TASK MATERIAL:
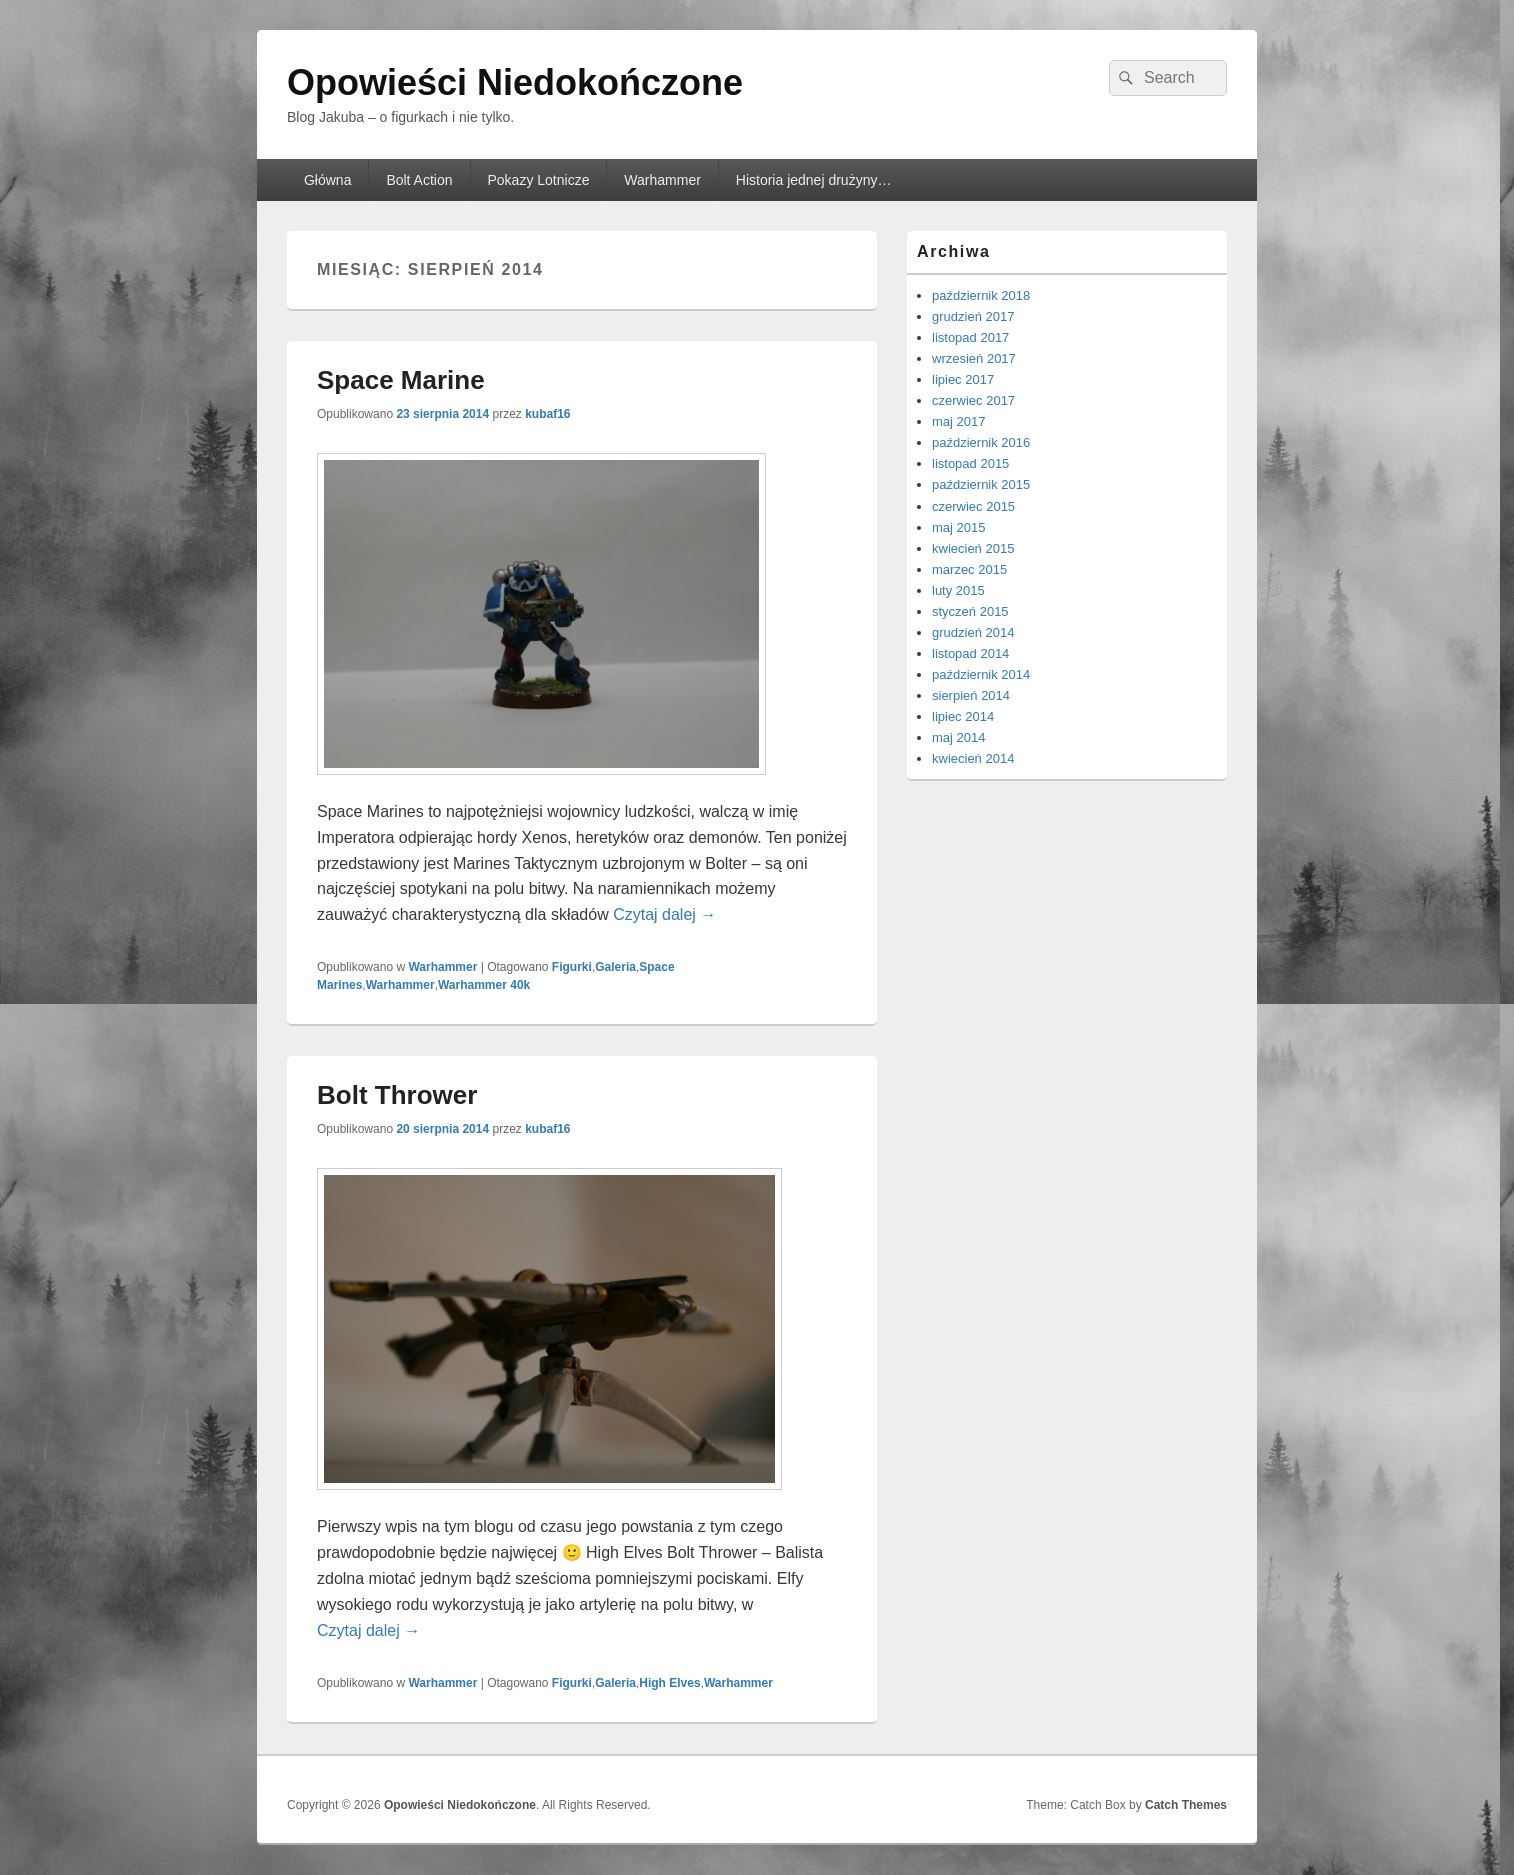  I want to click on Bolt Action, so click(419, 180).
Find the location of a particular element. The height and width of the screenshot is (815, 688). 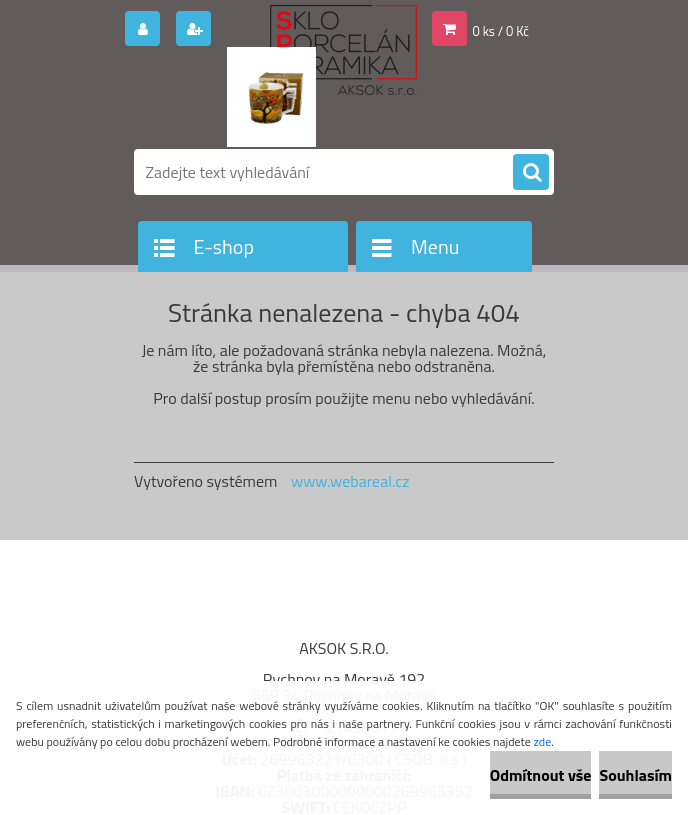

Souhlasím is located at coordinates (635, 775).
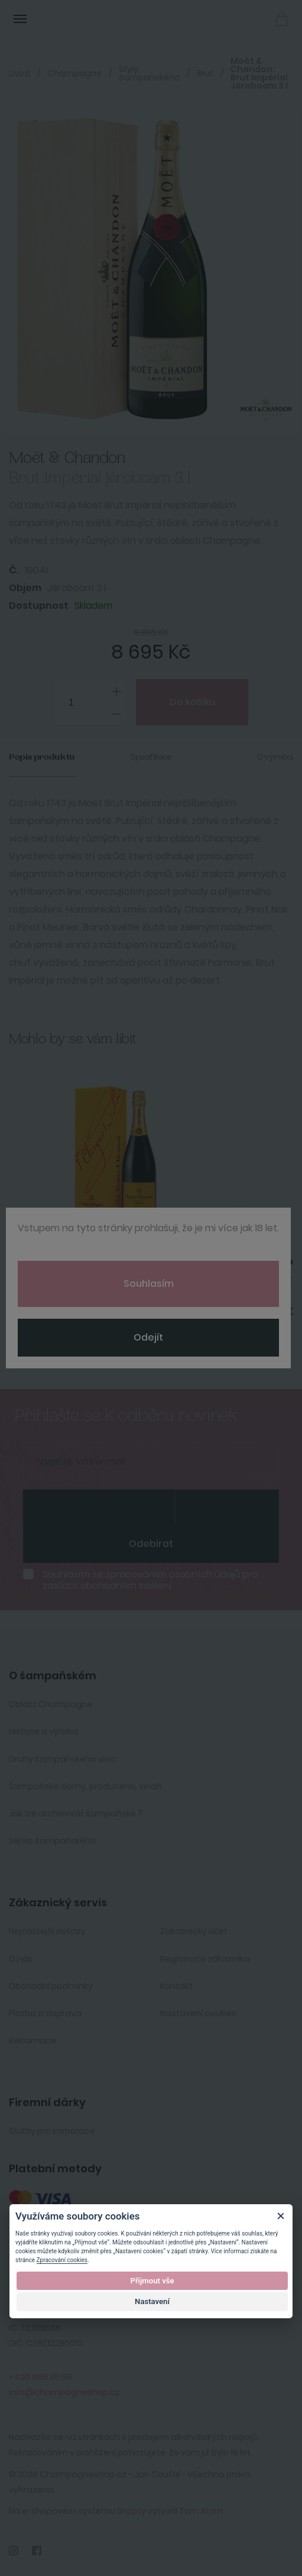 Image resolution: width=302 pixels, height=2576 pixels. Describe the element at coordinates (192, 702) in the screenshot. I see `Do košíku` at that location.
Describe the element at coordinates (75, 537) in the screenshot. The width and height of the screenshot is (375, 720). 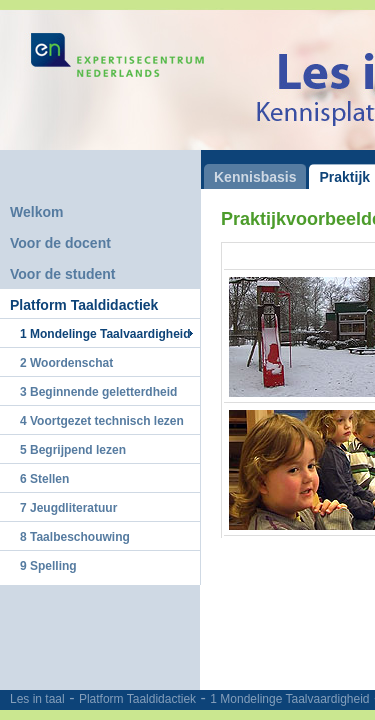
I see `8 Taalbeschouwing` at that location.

WORK REQUIRED: None of the pictures belong in the copy. Write out exactly the lines from the line that holds "Describe the element at coordinates (75, 537)" through the last line of the listing above, both ends included.

RESULT:
Describe the element at coordinates (75, 537) in the screenshot. The width and height of the screenshot is (375, 720). 
I see `8 Taalbeschouwing` at that location.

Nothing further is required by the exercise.